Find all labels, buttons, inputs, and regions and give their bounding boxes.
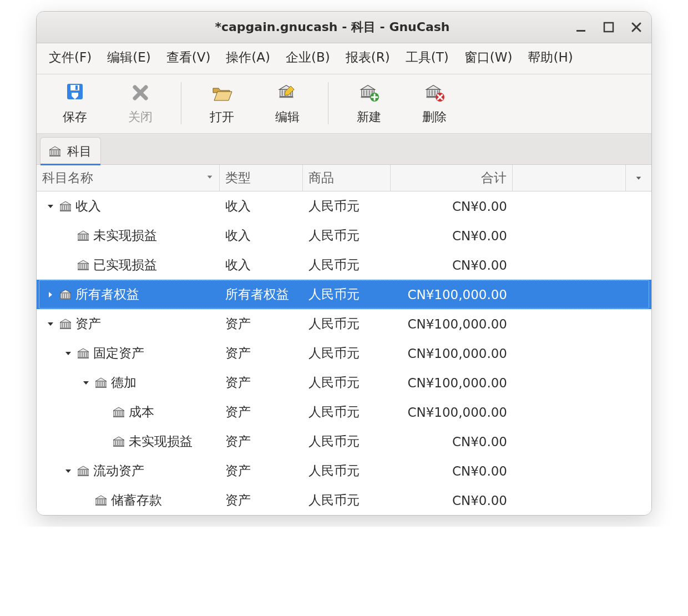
account-name-cell: 未实现损益	[37, 227, 220, 244]
sort-indicator-icon	[206, 173, 214, 183]
toolbar-open-label: 打开	[210, 109, 234, 125]
account-commodity: 人民币元	[303, 315, 391, 332]
toolbar-open[interactable]: 打开	[189, 79, 255, 128]
toolbar-save-label: 保存	[63, 109, 87, 125]
account-name: 已实现损益	[93, 256, 157, 274]
account-row[interactable]: 固定资产资产人民币元CN¥100,000.00	[37, 339, 651, 368]
toolbar: 保存 关闭 打开 编辑 新建	[37, 74, 651, 134]
svg-rect-11	[576, 30, 585, 32]
account-icon	[77, 466, 90, 477]
save-icon	[63, 82, 87, 103]
account-row[interactable]: 所有者权益所有者权益人民币元CN¥100,000.00	[37, 280, 651, 309]
menu-business[interactable]: 企业(B)	[286, 49, 330, 66]
chevron-down-icon	[64, 349, 73, 358]
menu-reports[interactable]: 报表(R)	[346, 49, 390, 66]
toolbar-new-label: 新建	[357, 109, 381, 125]
expander-placeholder	[63, 231, 73, 241]
expander-toggle[interactable]	[63, 466, 73, 476]
account-icon	[59, 319, 72, 330]
account-row[interactable]: 储蓄存款资产人民币元CN¥0.00	[37, 486, 651, 515]
toolbar-close-label: 关闭	[128, 109, 153, 125]
account-total: CN¥100,000.00	[402, 317, 513, 331]
account-row[interactable]: 成本资产人民币元CN¥100,000.00	[37, 397, 651, 427]
account-name: 收入	[75, 198, 101, 215]
maximize-button[interactable]	[603, 21, 615, 33]
account-name: 未实现损益	[93, 227, 157, 244]
col-picker[interactable]	[626, 165, 651, 191]
menu-tools[interactable]: 工具(T)	[406, 49, 449, 66]
col-type[interactable]: 类型	[220, 165, 303, 191]
account-icon	[77, 260, 90, 271]
account-type: 资产	[220, 433, 303, 450]
account-icon	[59, 289, 72, 300]
folder-open-icon	[210, 82, 234, 103]
account-name: 所有者权益	[75, 286, 139, 303]
account-name-cell: 固定资产	[37, 345, 220, 362]
account-name: 成本	[129, 403, 154, 421]
toolbar-delete-label: 删除	[422, 109, 447, 125]
account-type: 收入	[220, 198, 303, 215]
account-icon	[77, 230, 90, 241]
chevron-right-icon	[46, 290, 55, 299]
tab-accounts[interactable]: 科目	[40, 137, 101, 164]
account-icon	[112, 407, 125, 418]
tree-body: 收入收入人民币元CN¥0.00未实现损益收入人民币元CN¥0.00已实现损益收入…	[37, 191, 651, 515]
toolbar-save[interactable]: 保存	[42, 79, 108, 128]
toolbar-edit[interactable]: 编辑	[255, 79, 320, 128]
close-window-button[interactable]	[630, 21, 643, 33]
account-name-cell: 所有者权益	[37, 286, 220, 303]
account-commodity: 人民币元	[303, 256, 391, 274]
account-row[interactable]: 已实现损益收入人民币元CN¥0.00	[37, 250, 651, 280]
menu-help[interactable]: 帮助(H)	[528, 49, 573, 66]
col-total[interactable]: 合计	[391, 165, 513, 191]
col-type-label: 类型	[225, 169, 251, 186]
tree-header: 科目名称 类型 商品 合计	[37, 165, 651, 191]
account-total: CN¥0.00	[447, 229, 513, 243]
account-total: CN¥100,000.00	[402, 376, 513, 390]
expander-toggle[interactable]	[81, 378, 91, 388]
col-name[interactable]: 科目名称	[37, 165, 220, 191]
account-row[interactable]: 资产资产人民币元CN¥100,000.00	[37, 309, 651, 339]
toolbar-close[interactable]: 关闭	[108, 79, 173, 128]
toolbar-delete[interactable]: 删除	[402, 79, 467, 128]
menu-view[interactable]: 查看(V)	[166, 49, 211, 66]
menu-actions[interactable]: 操作(A)	[226, 49, 270, 66]
menu-file[interactable]: 文件(F)	[49, 49, 92, 66]
window-title: *capgain.gnucash - 科目 - GnuCash	[90, 19, 575, 36]
expander-toggle[interactable]	[45, 290, 55, 300]
account-total: CN¥100,000.00	[402, 405, 513, 420]
account-commodity: 人民币元	[303, 227, 391, 244]
chevron-down-icon	[82, 378, 90, 387]
account-total: CN¥100,000.00	[402, 346, 513, 361]
expander-toggle[interactable]	[63, 349, 73, 359]
account-name-cell: 成本	[37, 403, 220, 421]
menu-windows[interactable]: 窗口(W)	[464, 49, 513, 66]
new-account-icon	[357, 82, 381, 103]
toolbar-new[interactable]: 新建	[336, 79, 402, 128]
close-icon	[129, 82, 152, 103]
col-spacer	[513, 165, 626, 191]
expander-toggle[interactable]	[45, 201, 55, 211]
tabstrip: 科目	[37, 134, 651, 165]
account-name: 德加	[111, 374, 136, 391]
account-row[interactable]: 未实现损益收入人民币元CN¥0.00	[37, 221, 651, 250]
account-name-cell: 流动资产	[37, 462, 220, 479]
account-total: CN¥0.00	[447, 258, 513, 272]
col-commodity[interactable]: 商品	[303, 165, 391, 191]
account-row[interactable]: 流动资产资产人民币元CN¥0.00	[37, 456, 651, 486]
app-window: *capgain.gnucash - 科目 - GnuCash 文件(F) 编辑…	[36, 11, 652, 516]
account-row[interactable]: 未实现损益资产人民币元CN¥0.00	[37, 427, 651, 456]
edit-account-icon	[276, 82, 299, 103]
expander-toggle[interactable]	[45, 319, 55, 329]
svg-rect-12	[604, 23, 613, 32]
account-row[interactable]: 德加资产人民币元CN¥100,000.00	[37, 368, 651, 397]
account-type: 收入	[220, 227, 303, 244]
account-name: 流动资产	[93, 462, 144, 479]
toolbar-separator	[181, 82, 181, 124]
account-row[interactable]: 收入收入人民币元CN¥0.00	[37, 191, 651, 221]
account-name-cell: 资产	[37, 315, 220, 332]
account-total: CN¥0.00	[447, 199, 513, 214]
minimize-button[interactable]	[575, 21, 587, 33]
delete-account-icon	[423, 82, 446, 103]
menu-edit[interactable]: 编辑(E)	[107, 49, 150, 66]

▸ Action item
Output each record above word for word, leaving out images.

▸ Exercise output
Find all labels, buttons, inputs, and regions and give their bounding boxes.
account-name-cell: 未实现损益	[37, 227, 220, 244]
sort-indicator-icon	[206, 173, 214, 183]
toolbar-open-label: 打开	[210, 109, 234, 125]
account-commodity: 人民币元	[303, 315, 391, 332]
toolbar-open[interactable]: 打开	[189, 79, 255, 128]
toolbar-save-label: 保存	[63, 109, 87, 125]
account-name: 已实现损益	[93, 256, 157, 274]
account-row[interactable]: 固定资产资产人民币元CN¥100,000.00	[37, 339, 651, 368]
toolbar: 保存 关闭 打开 编辑 新建	[37, 74, 651, 134]
svg-rect-11	[576, 30, 585, 32]
account-icon	[77, 466, 90, 477]
save-icon	[63, 82, 87, 103]
account-row[interactable]: 所有者权益所有者权益人民币元CN¥100,000.00	[37, 280, 651, 309]
menu-business[interactable]: 企业(B)	[286, 49, 330, 66]
chevron-down-icon	[64, 349, 73, 358]
menu-reports[interactable]: 报表(R)	[346, 49, 390, 66]
toolbar-new-label: 新建	[357, 109, 381, 125]
expander-placeholder	[63, 231, 73, 241]
expander-toggle[interactable]	[63, 466, 73, 476]
account-icon	[59, 319, 72, 330]
account-row[interactable]: 储蓄存款资产人民币元CN¥0.00	[37, 486, 651, 515]
toolbar-close-label: 关闭	[128, 109, 153, 125]
account-total: CN¥100,000.00	[402, 317, 513, 331]
account-row[interactable]: 成本资产人民币元CN¥100,000.00	[37, 397, 651, 427]
account-name: 收入	[75, 198, 101, 215]
maximize-button[interactable]	[603, 21, 615, 33]
account-name: 未实现损益	[93, 227, 157, 244]
col-picker[interactable]	[626, 165, 651, 191]
menu-tools[interactable]: 工具(T)	[406, 49, 449, 66]
col-type[interactable]: 类型	[220, 165, 303, 191]
account-icon	[77, 260, 90, 271]
account-type: 资产	[220, 433, 303, 450]
account-icon	[59, 289, 72, 300]
folder-open-icon	[210, 82, 234, 103]
account-name: 所有者权益	[75, 286, 139, 303]
account-name-cell: 固定资产	[37, 345, 220, 362]
account-name: 成本	[129, 403, 154, 421]
toolbar-delete-label: 删除	[422, 109, 447, 125]
account-type: 收入	[220, 198, 303, 215]
account-icon	[77, 230, 90, 241]
chevron-right-icon	[46, 290, 55, 299]
tab-accounts[interactable]: 科目	[40, 137, 101, 164]
account-icon	[112, 407, 125, 418]
tree-body: 收入收入人民币元CN¥0.00未实现损益收入人民币元CN¥0.00已实现损益收入…	[37, 191, 651, 515]
toolbar-save[interactable]: 保存	[42, 79, 108, 128]
toolbar-edit[interactable]: 编辑	[255, 79, 320, 128]
close-window-button[interactable]	[630, 21, 643, 33]
account-name-cell: 所有者权益	[37, 286, 220, 303]
account-commodity: 人民币元	[303, 256, 391, 274]
account-row[interactable]: 已实现损益收入人民币元CN¥0.00	[37, 250, 651, 280]
menu-help[interactable]: 帮助(H)	[528, 49, 573, 66]
col-total[interactable]: 合计	[391, 165, 513, 191]
col-type-label: 类型	[225, 169, 251, 186]
tree-header: 科目名称 类型 商品 合计	[37, 165, 651, 191]
account-total: CN¥0.00	[447, 229, 513, 243]
account-total: CN¥100,000.00	[402, 376, 513, 390]
expander-toggle[interactable]	[81, 378, 91, 388]
col-name[interactable]: 科目名称	[37, 165, 220, 191]
account-row[interactable]: 资产资产人民币元CN¥100,000.00	[37, 309, 651, 339]
toolbar-close[interactable]: 关闭	[108, 79, 173, 128]
toolbar-delete[interactable]: 删除	[402, 79, 467, 128]
menu-view[interactable]: 查看(V)	[166, 49, 211, 66]
menu-actions[interactable]: 操作(A)	[226, 49, 270, 66]
menu-file[interactable]: 文件(F)	[49, 49, 92, 66]
window-title: *capgain.gnucash - 科目 - GnuCash	[90, 19, 575, 36]
expander-toggle[interactable]	[45, 290, 55, 300]
account-total: CN¥100,000.00	[402, 405, 513, 420]
account-commodity: 人民币元	[303, 227, 391, 244]
chevron-down-icon	[82, 378, 90, 387]
account-total: CN¥100,000.00	[402, 346, 513, 361]
expander-toggle[interactable]	[63, 349, 73, 359]
account-name-cell: 成本	[37, 403, 220, 421]
menu-windows[interactable]: 窗口(W)	[464, 49, 513, 66]
new-account-icon	[357, 82, 381, 103]
toolbar-new[interactable]: 新建	[336, 79, 402, 128]
close-icon	[129, 82, 152, 103]
col-spacer	[513, 165, 626, 191]
expander-toggle[interactable]	[45, 201, 55, 211]
tabstrip: 科目	[37, 134, 651, 165]
account-name: 德加	[111, 374, 136, 391]
account-row[interactable]: 未实现损益收入人民币元CN¥0.00	[37, 221, 651, 250]
account-name-cell: 流动资产	[37, 462, 220, 479]
account-total: CN¥0.00	[447, 258, 513, 272]
col-commodity[interactable]: 商品	[303, 165, 391, 191]
account-row[interactable]: 流动资产资产人民币元CN¥0.00	[37, 456, 651, 486]
app-window: *capgain.gnucash - 科目 - GnuCash 文件(F) 编辑…	[36, 11, 652, 516]
account-row[interactable]: 未实现损益资产人民币元CN¥0.00	[37, 427, 651, 456]
edit-account-icon	[276, 82, 299, 103]
expander-toggle[interactable]	[45, 319, 55, 329]
svg-rect-12	[604, 23, 613, 32]
account-row[interactable]: 德加资产人民币元CN¥100,000.00	[37, 368, 651, 397]
account-type: 收入	[220, 227, 303, 244]
account-name: 流动资产	[93, 462, 144, 479]
toolbar-separator	[181, 82, 181, 124]
account-row[interactable]: 收入收入人民币元CN¥0.00	[37, 191, 651, 221]
account-name-cell: 资产	[37, 315, 220, 332]
account-total: CN¥0.00	[447, 199, 513, 214]
minimize-button[interactable]	[575, 21, 587, 33]
delete-account-icon	[423, 82, 446, 103]
menu-edit[interactable]: 编辑(E)	[107, 49, 150, 66]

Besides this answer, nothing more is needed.